▶ _Record set_
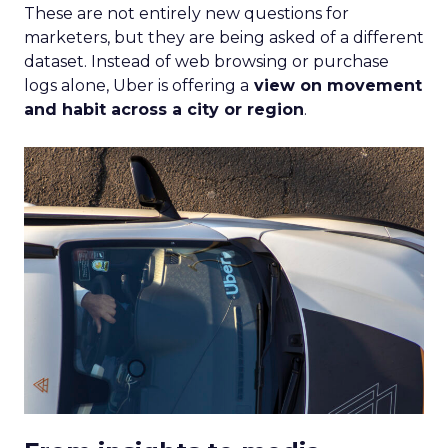
These are not entirely new questions for
marketers, but they are being asked of a different
dataset. Instead of web browsing or purchase
logs alone, Uber is offering a
view on movement
and habit across a city or region
.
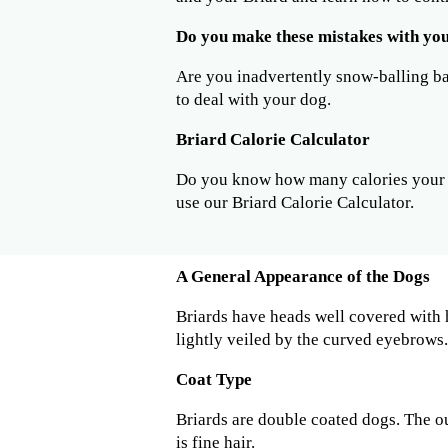
Do you make these mistakes with yo
Are you inadvertently snow-balling b
to deal with your dog.
Briard Calorie Calculator
Do you know how many calories your B
use our Briard Calorie Calculator.
A General Appearance of the Dogs
Briards have heads well covered with ha
lightly veiled by the curved eyebrows.
Coat Type
Briards are double coated dogs. The ou
is fine hair.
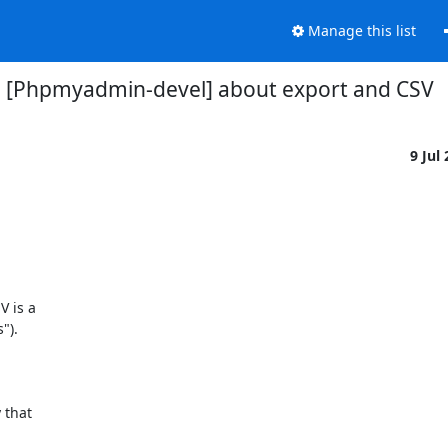
Manage this list
[Phpmyadmin-devel] about export and CSV
9 Jul
 is a

).

that
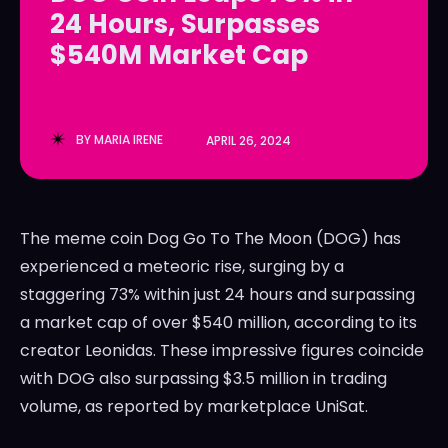
24 Hours, Surpasses
LedgerLove
LedgerLove
$540M Market Cap
The Scan
The Scan
BY
MARIA IRENE
APRIL 26, 2024
The meme coin Dog Go To The Moon (DOG) has
experienced a meteoric rise, surging by a
staggering 73% within just 24 hours and surpassing
a market cap of over $540 million, according to its
creator Leonidas. These impressive figures coincide
with DOG also surpassing $3.5 million in trading
volume, as reported by marketplace UniSat.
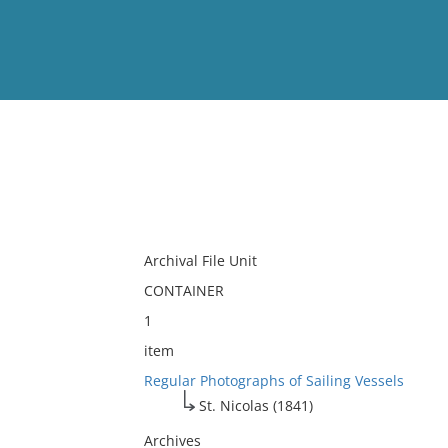
View
Full List
No results meet your criter
Archival File Unit
CONTAINER
1
item
Regular Photographs of Sailing Vessels
St. Nicolas (1841)
Archives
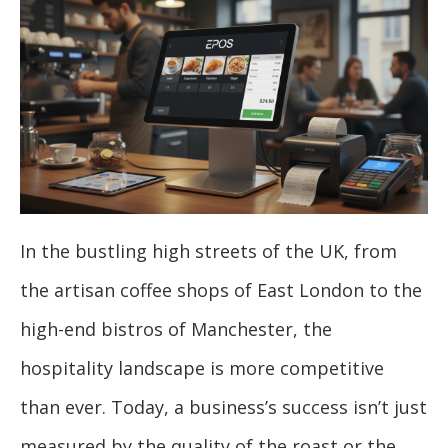
In the bustling high streets of the UK, from
the artisan coffee shops of East London to the
high-end bistros of Manchester, the
hospitality landscape is more competitive
than ever. Today, a business’s success isn’t just
measured by the quality of the roast or the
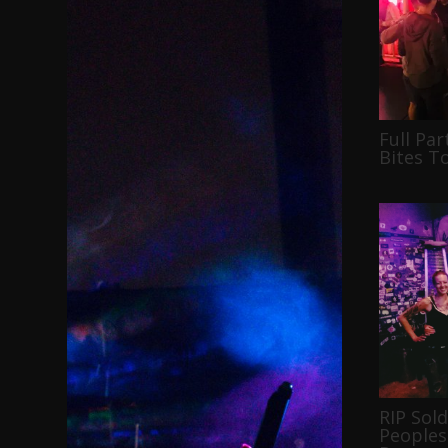
Full Par
Bites T
RIP Sol
Peoples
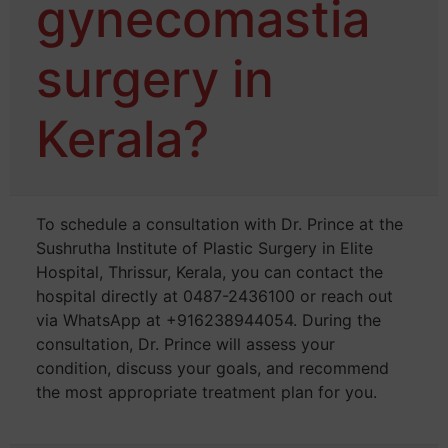
gynecomastia
surgery in
Kerala?
To schedule a consultation with Dr. Prince at the
Sushrutha Institute of Plastic Surgery in Elite
Hospital, Thrissur, Kerala, you can contact the
hospital directly at 0487-2436100 or reach out
via WhatsApp at +916238944054. During the
consultation, Dr. Prince will assess your
condition, discuss your goals, and recommend
the most appropriate treatment plan for you.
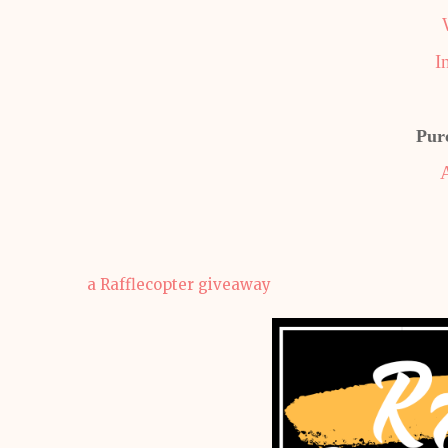
I
Pur
a Rafflecopter giveaway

▶ _Exercise instructions_
With the pictures omitted, copy the entries above exactly from the line containing "Regular Photographs of Sailing Vessels" through the line containing "Hospital, Thrissur, Kerala, you", both lines included.

▶ _Response below_
Regular Photographs of Sailing Vessels
St. Nicolas (1841)
Archives
In the bustling high streets of the UK, from
the artisan coffee shops of East London to the
high-end bistros of Manchester, the
hospitality landscape is more competitive
than ever. Today, a business’s success isn’t just
measured by the quality of the roast or the
Full Par
Bites T
RIP Sol
Peoples
gynecomastia
surgery in
Kerala?
To schedule a consultation with Dr. Prince at the
Sushrutha Institute of Plastic Surgery in Elite
Hospital, Thrissur, Kerala, you can contact the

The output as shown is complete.